A wide range of subjective measures of mental health have shown stronger links with objective measures of physical and mental health in whites than blacks [50,56,62,63]. Race may also alter how traits that reflect personality or distress covary with particular psychiatric disorders such as MDD based on structural interviews [62]. Perceived mental health better reflects psychiatric disorders among whites than in minorities such as blacks [56]. Concordance between CES-D score and clinical depression also depends on contextual factors such as ethnicity, culture, and social class [10,64]. Similar findings have been reported on the SLE–MDD link [65,66].

In the pooled sample, we could find a significant interaction between race and baseline N on subsequent MDD risk, suggesting that the predictive role of baseline N for MDD is larger for whites compared to blacks. Such black-white difference was not due to racial differences in socioeconomic and health status. Our race-specific models also showed that baseline N is predictive of subsequent risk of MDD among whites but not blacks, net of SES and health status at baseline. These findings are in line with previous findings on the differential role of CES-D on subsequent risk of MDD [10] as well as the black-white differences in social, psychological, and medical correlates of negative affect, MDD, and depressive symptoms [40,52,53,54,55,65,66,67].

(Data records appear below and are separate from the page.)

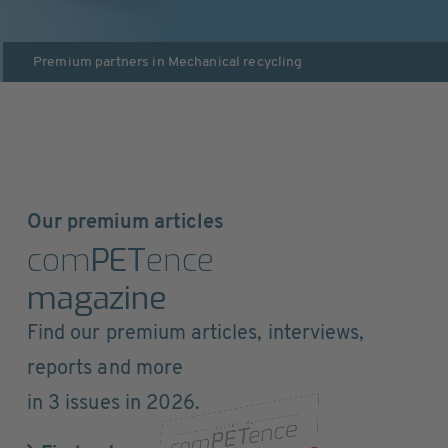
Premium partners in
Mechanical recycling
Our premium articles
com
PET
ence
magazine
Find our premium articles, interviews,
reports and more
in 3 issues in 2026.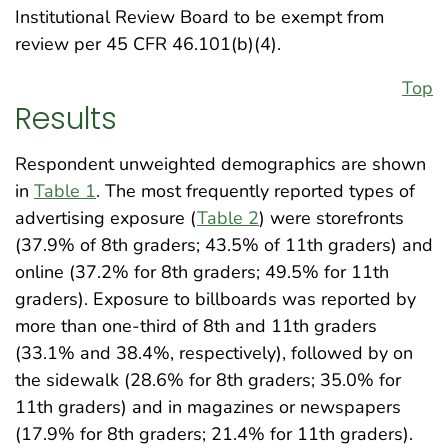
Institutional Review Board to be exempt from
review per 45 CFR 46.101(b)(4).
Top
Results
Respondent unweighted demographics are shown
in
Table 1
. The most frequently reported types of
advertising exposure (
Table 2
) were storefronts
(37.9% of 8th graders; 43.5% of 11th graders) and
online (37.2% for 8th graders; 49.5% for 11th
graders). Exposure to billboards was reported by
more than one-third of 8th and 11th graders
(33.1% and 38.4%, respectively), followed by on
the sidewalk (28.6% for 8th graders; 35.0% for
11th graders) and in magazines or newspapers
(17.9% for 8th graders; 21.4% for 11th graders).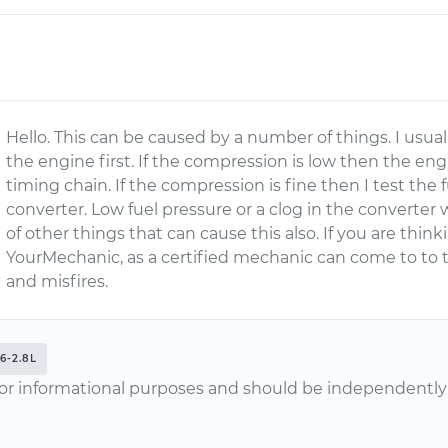
Hello. This can be caused by a number of things. I usua
the engine first. If the compression is low then the e
timing chain. If the compression is fine then I test the 
converter. Low fuel pressure or a clog in the converter 
of other things that can cause this also. If you are think
YourMechanic, as a certified mechanic can come to to 
and misfires.
6-2.8L
or informational purposes and should be independently v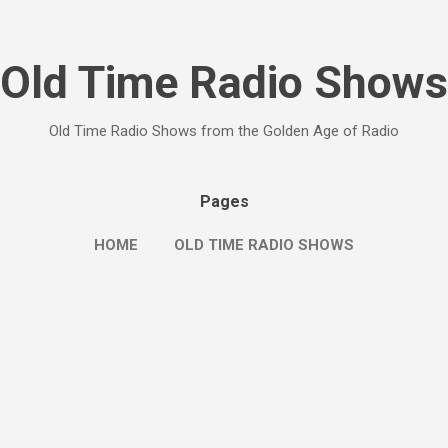
Skip to main content
Old Time Radio Shows
Old Time Radio Shows from the Golden Age of Radio
Pages
HOME
OLD TIME RADIO SHOWS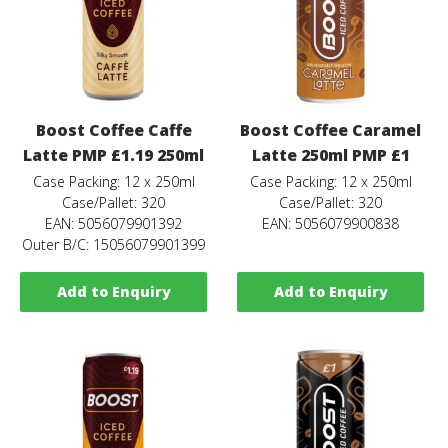
Boost Coffee Caffe
Boost Coffee Caramel
Latte PMP £1.19 250ml
Latte 250ml PMP £1
Case Packing: 12 x 250ml
Case Packing: 12 x 250ml
Case/Pallet: 320
Case/Pallet: 320
EAN: 5056079901392
EAN: 5056079900838
Outer B/C: 15056079901399
Add to Enquiry
Add to Enquiry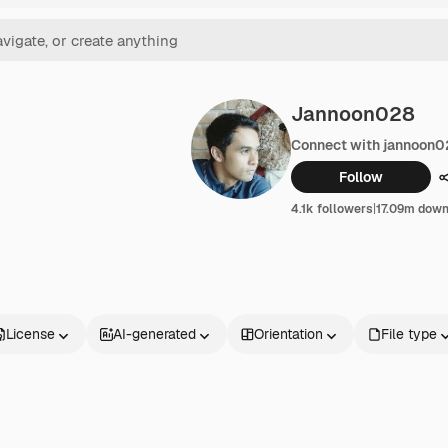
Jannoon028
Connect with jannoon
Follow
4.1k followers
|
17.09m dow
License
AI-generated
Orientation
File type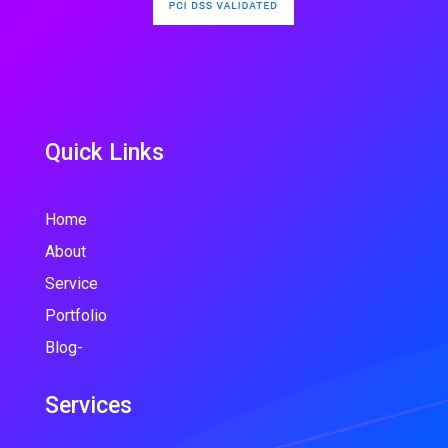
Quick Links
Home
About
Service
Portfolio
Blog-
Services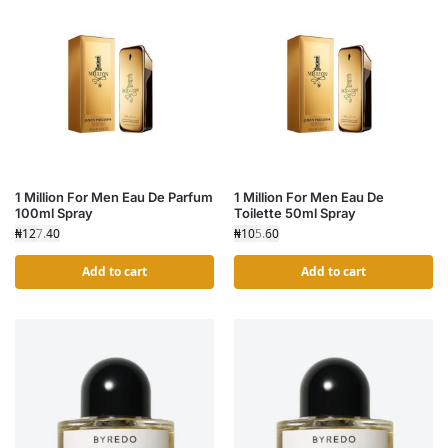
1 Million For Men Eau De Parfum
1 Million For Men Eau De
100ml Spray
Toilette 50ml Spray
₦
127.40
₦
105.60
Add to cart
Add to cart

Based on our findings, compared to whites, blacks had higher N in 1986 and lower risk of endorsement of CIDI-based MDD 25 years later in 2011. The literature has documented systematically weaker effects of a wide range of psychosocial factors on health outcomes for blacks compared to whites [50,51,52,53,54]. We cannot rule out that at least some of the findings may be due to measurement issues regarding diagnosis of clinical depression among blacks [68,69]. There is some previous research suggesting that CIDI validity may differ for blacks and whites [70,71,72], which may in turn result in differential correlates of depression based on race. Finally, it is not clear whether racial groups are similar in terms of the stability of personality traits such as N over time [72].

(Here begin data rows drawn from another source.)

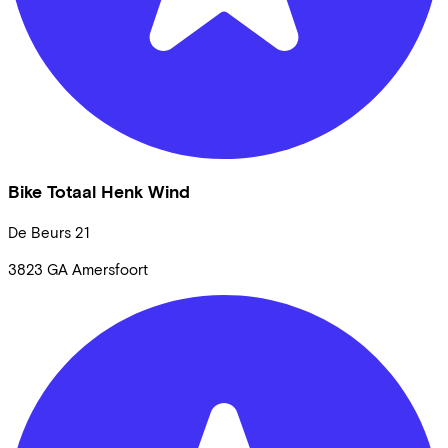
Bike Totaal Henk Wind
De Beurs
21
3823 GA
Amersfoort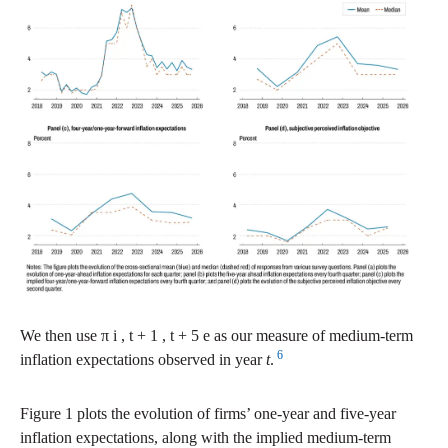
We then use
π
i
,
t
+
1
,
t
+
5
e
as our measure of medium-term
6
inflation expectations observed in year
t
.
Figure 1 plots the evolution of firms’ one-year and five-year
inflation expectations, along with the implied medium-term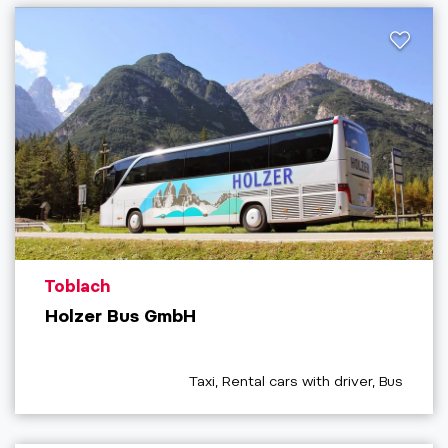
aria.poi_location_prefix
Toblach
Holzer Bus GmbH
aria.poi_category_prefix
Taxi, Rental cars with driver, Bus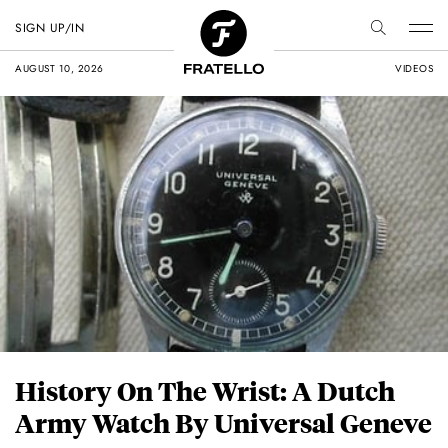
SIGN UP/IN
AUGUST 10, 2026
VIDEOS
History On The Wrist: A Dutch
Army Watch By Universal Geneve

There are a number of limitations to our study. First, we used a three-item measure for N, which may have differential validity across racial groups. As a result, there is a need for replication of these findings using standardized measures of N. Secondly, in our analysis we conceptualized N, SES, stress, depressive symptoms, and physical health as fixed factors; however, all these constructs are subject to change over a long period of time. Third, the sample size was not balanced between whites and blacks, and the low sample size of blacks may have caused statistically under-powered study for blacks. Fourth, we did not control for diagnosis of MDD, mental health care use, or anti-depressant prescription in this study. Fifth, the 25-year follow-up period may have caused selective attrition in this study. Due to the higher mortality of blacks, race was not independent of attrition in this study. Future research may consider replication of the current findings using shorter follow-up periods. Despite these limitations, this is one of the first studies on black-white differences in the predictive role of baseline N on subsequent risk of MDD diagnosis based on CIDI 25 years later in a nationally representative sample of American adults.

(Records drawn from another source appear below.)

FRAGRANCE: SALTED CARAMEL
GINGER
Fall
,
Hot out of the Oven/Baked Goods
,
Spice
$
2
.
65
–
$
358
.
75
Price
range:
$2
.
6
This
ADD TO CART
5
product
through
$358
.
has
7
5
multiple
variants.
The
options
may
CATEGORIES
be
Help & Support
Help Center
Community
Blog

In conclusion, baseline N predicts subsequent risk of MDD in whites but not blacks. Racial differences in the effect of baseline N on subsequent risk of CIDI-based MDD are in line with previous findings on the cultural moderation of correlates of negative affect (N, hostility, anger, depression, depressive symptoms), as well as racial differences in the complex links between socioeconomic status, negative affect, and physical health [73]. Future neuroscience research is needed to compare biological and social correlates of high N across racial groups.